My goal was to implement a dataset that can provide as training examples sequences of k audio frames as features and the following frame as target. The frames have a fixed length, and can overlap by a fixed number of samples.

A naive approach would be to allocate a new 2D numpy array and fill it with every example you can generate from your audio sequence. This approach does not scale, and here’s why: say you have 200 acoustic samples that you need to separate into 20-samples-long frames overlapping by 5 samples. Allocating memory for each frame would involve having 13 distinct frames: frame 1 gets samples 1 through 20, frame 2 gets samples 15 through 35, …, and frame 13 gets samples 180 through 200. Already, you can see the overlap adds 60 duplicated frames if you were to enumerate them explicitly. It gets worse, though: say you want to predict the next frame based on the two previous frames. Then your training set would have 11 examples: the first example gets frames 1 and 2 as features and frame 3 as target, the second example gets frames 2 and 3 as features and frame 4 as target, …, and the eleventh example gets frame 11 and 12 as features and frame 13 as target. If you were to list all examples explicitly, you would have 660 acoustic samples, more than three times the length of your original audio sequence. When dealing with thousands of audio sequences of thousands of acoustic samples each, this quickly becomes impractical.

### The solution

Obviously, any practical solution would involve keeping a compact representation of the data in memory and having some sort of mapping to the training examples.
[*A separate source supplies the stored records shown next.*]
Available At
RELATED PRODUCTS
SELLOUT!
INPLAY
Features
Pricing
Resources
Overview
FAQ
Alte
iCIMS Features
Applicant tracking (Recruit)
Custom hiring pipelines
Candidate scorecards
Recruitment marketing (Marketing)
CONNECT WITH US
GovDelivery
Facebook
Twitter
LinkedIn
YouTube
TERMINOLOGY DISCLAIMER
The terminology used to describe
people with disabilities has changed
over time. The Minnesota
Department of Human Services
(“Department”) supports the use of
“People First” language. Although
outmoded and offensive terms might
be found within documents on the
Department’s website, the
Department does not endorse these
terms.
One nice thing about numpy is that it gives you the ability to manipulate the strides of your arrays. This makes it possible to create a view of a numpy array in which data is segmented into overlapping frames without touching to the actual array (see this script).
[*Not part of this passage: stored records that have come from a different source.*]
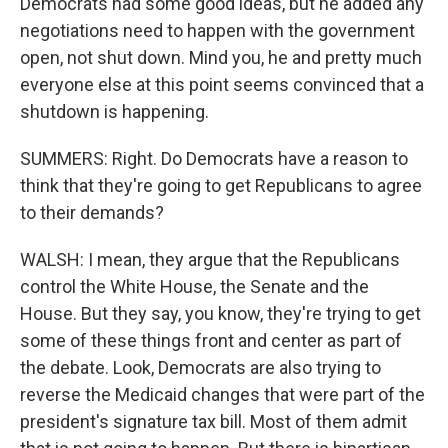
Democrats had some good ideas, but he added any
negotiations need to happen with the government
open, not shut down. Mind you, he and pretty much
everyone else at this point seems convinced that a
shutdown is happening.
SUMMERS: Right. Do Democrats have a reason to
think that they're going to get Republicans to agree
to their demands?
WALSH: I mean, they argue that the Republicans
control the White House, the Senate and the
House. But they say, you know, they're trying to get
some of these things front and center as part of
the debate. Look, Democrats are also trying to
reverse the Medicaid changes that were part of the
president's signature tax bill. Most of them admit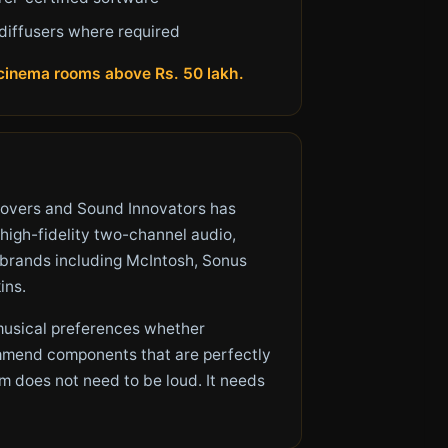
diffusers where required
e cinema rooms above Rs. 50 lakh.
lovers and Sound Innovators has
 high-fidelity two-channel audio,
t brands including McIntosh, Sonus
ins.
 musical preferences whether
commend components that are perfectly
m does not need to be loud. It needs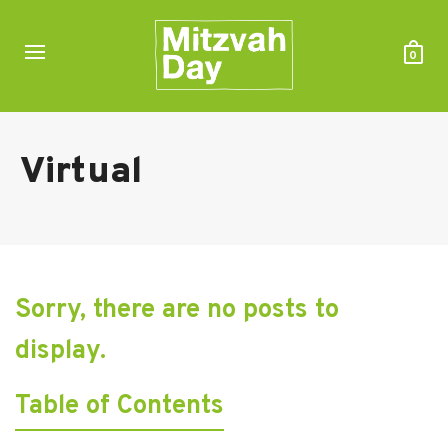
0
Virtual
Sorry, there are no posts to
display.
Table of Contents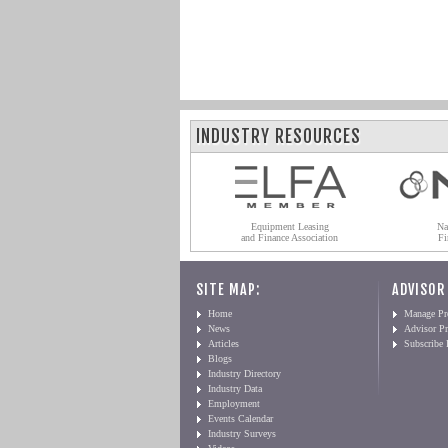
INDUSTRY RESOURCES
Equipment Leasing
Na
and Finance Association
Fi
SITE MAP:
ADVISOR
Home
Manage Pro
News
Advisor Pr
Articles
Subscribe
Blogs
Industry Directory
Industry Data
Employment
Events Calendar
Industry Surveys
If you have a numpy array of numpy arrays (all of your audio sequences), you can segment each sequence by calling the segment_axis method on it and then build two additional numpy arrays whose rows represent training examples: the first one maps to a sequence index and the starting (inclusive) and ending (exclusive) frames of the example’s features, and the second one maps to a sequence index and the example’s target frame. You can then write a get() method which takes a list of example indexes and builds the example batch by using the two “mapping” arrays and the array of sequences.

This way, you only have to change a small part of the iterator: instead of acting directly upon a reference pointing to the raw data of your dataset, it calls the dataset’s get() method, which builds and returns the batch of example needed.

### A caveat

For now the dataset only manages acoustic samples; this means no phones / auxiliary information. I’m working on this with Laurent Dinh, and I’ll keep you informed of our progress.

### Example YAML file

You can look here for a (completely unrealistic) example on how to use the dataset in a YAML file.